Call came in as an OD. Get on scene and PD already has a 22 yo male in cuffs butt naked sitting in his living room. PT saying things like "Show me the sky I want to see the angels." Pt would only admit to smoking weed and when asked anything else he would go back to speaking about the clouds and god. I ask him if he can walk and he insits on walking naked. His father goes to put pants on him and he resists saying "DAD YOU CANT PUT PANTS ON GOD!" Restrained, pretty straightforward ALS transport after that. He wouldnt stop giving me the thousand yard stare enroute which gave me the creeps.


----------



## EpiEMS (Jan 2, 2013)

Chase said:


> Say what? I have seen quite a few patients vasovagal while vomiting.
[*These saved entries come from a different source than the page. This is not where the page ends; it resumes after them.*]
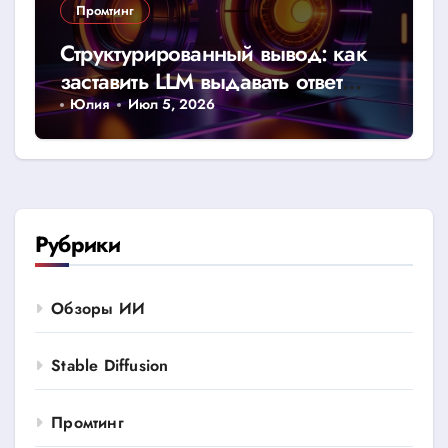
Промтинг
Структурированный вывод: как
заставить LLM выдавать ответ
строго в JSON или CSV
Юлия
Июл 5, 2026
Рубрики
Обзоры ИИ
Stable Diffusion
Промтинг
You've got a lot more experience than me -- this is the only time I've seen it. Got a lot more sick people in hospitals than in ambulances


----------



## CritterNurse (Jan 3, 2013)

Unless you count the call that started on New Years Eve just before midnight but didn't get to the hospital until after midnight, I haven't been on a call yet.

If you do count that call, then it was for someone who should have arranged for a designated driver, but didn't. Hopefully the patient learned that rather painful lesson and won't repeat the same mistake.


----------



## med109 (Jan 6, 2013)

Call 001 Standby for a structure fire. Nobody in the house.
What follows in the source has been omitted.